Microsofts Internet Information Server IIS offers similar extensibility, although the architecture of the extension mechanism is different. IIS can be extended with Active Server Page (asp) scripts. These scripts typically invoke COM objects and the results are then placed into the outgoing html document. The mechanism resembles the php information flow, although the functionality seems more powerful because COM objects basically support the whole Windows functionality.

An ISAPI filter can pre-process the incoming request and, after the document is retrieved by the regular IIS mechanisms, IIS can invoke Internet Services API (ISAPI) extensions (Windows dynamic link libraries, dll) for the document.
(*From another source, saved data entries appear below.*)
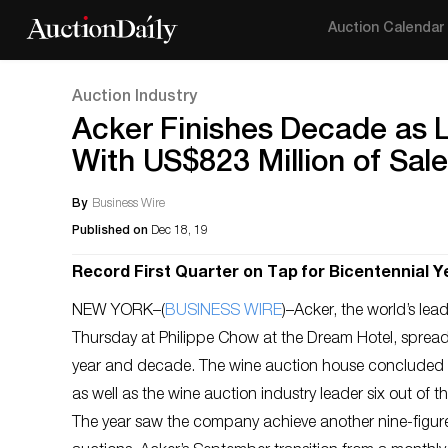
Auction Calendar
Auction Industry
Acker Finishes Decade as L
With US$823 Million of Sal
By
Business Wire
Published on
Dec 18, 19
Record First Quarter on Tap for Bicentennial Y
NEW YORK–(
BUSINESS WIRE
)–Acker, the world’s lea
Thursday at Philippe Chow at the Dream Hotel, spre
year and decade. The wine auction house concluded 20
as well as the wine auction industry leader six out of t
The year saw the company achieve another nine-figure y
Similar to Apache such an ISAPI dll can be written in many different programming languages (typically C or C++) to access operating system functions (typically through the MFC). Microsoft Developer Studio even includes a wizard to generate an ISAPI project with all the interface code.

An ISAPI-dll for php can be downloaded from, so that php can even be used in the framework of IIS.
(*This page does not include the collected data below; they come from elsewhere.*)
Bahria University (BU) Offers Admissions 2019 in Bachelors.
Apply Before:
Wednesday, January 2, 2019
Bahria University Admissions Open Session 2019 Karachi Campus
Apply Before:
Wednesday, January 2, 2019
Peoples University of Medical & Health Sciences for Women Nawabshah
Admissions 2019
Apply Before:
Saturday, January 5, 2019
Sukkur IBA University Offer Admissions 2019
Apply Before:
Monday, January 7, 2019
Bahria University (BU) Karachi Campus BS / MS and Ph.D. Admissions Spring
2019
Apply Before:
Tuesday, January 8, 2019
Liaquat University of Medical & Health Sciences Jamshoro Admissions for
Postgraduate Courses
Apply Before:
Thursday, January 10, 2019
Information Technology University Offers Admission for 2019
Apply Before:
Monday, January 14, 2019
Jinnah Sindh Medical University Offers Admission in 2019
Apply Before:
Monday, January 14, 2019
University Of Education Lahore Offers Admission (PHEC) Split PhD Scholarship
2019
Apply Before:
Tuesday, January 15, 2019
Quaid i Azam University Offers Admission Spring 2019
3.2.4 Abstract equipment descriptionExtending a Webserver - PlugIns, Modules, Filters

Common to both P2E implementation scenarios (teleoperation and teleprogramming) is the fundamental task of a equipment description, so that applications can be designed and software can be written for general equipment control rather than only for a specific instrument in a particular experiment.

Another good reason for abstraction is given by Sayer [Sayer]: "... overcoming bandwidth constraints by communicating at a more abstract level - is fundamental to remote control via constrained communications".

In order to simplify remote experiment creation and usage, standards and descriptions have to be used and/or created to: Instrument properties

As we motivated above, properties, interaction parameters (values, modes, etc), and measurement data of the instruments (sensors and actuators) should be described in what some authors call an 'Electronic Datasheet' (see IEEE P1451 TEDS). Such a datasheet should contain this information in a common structured format, which can be interpreted by standard software (such as a Web browser) or by a standard application for remote control (TEDS falls in the latter area).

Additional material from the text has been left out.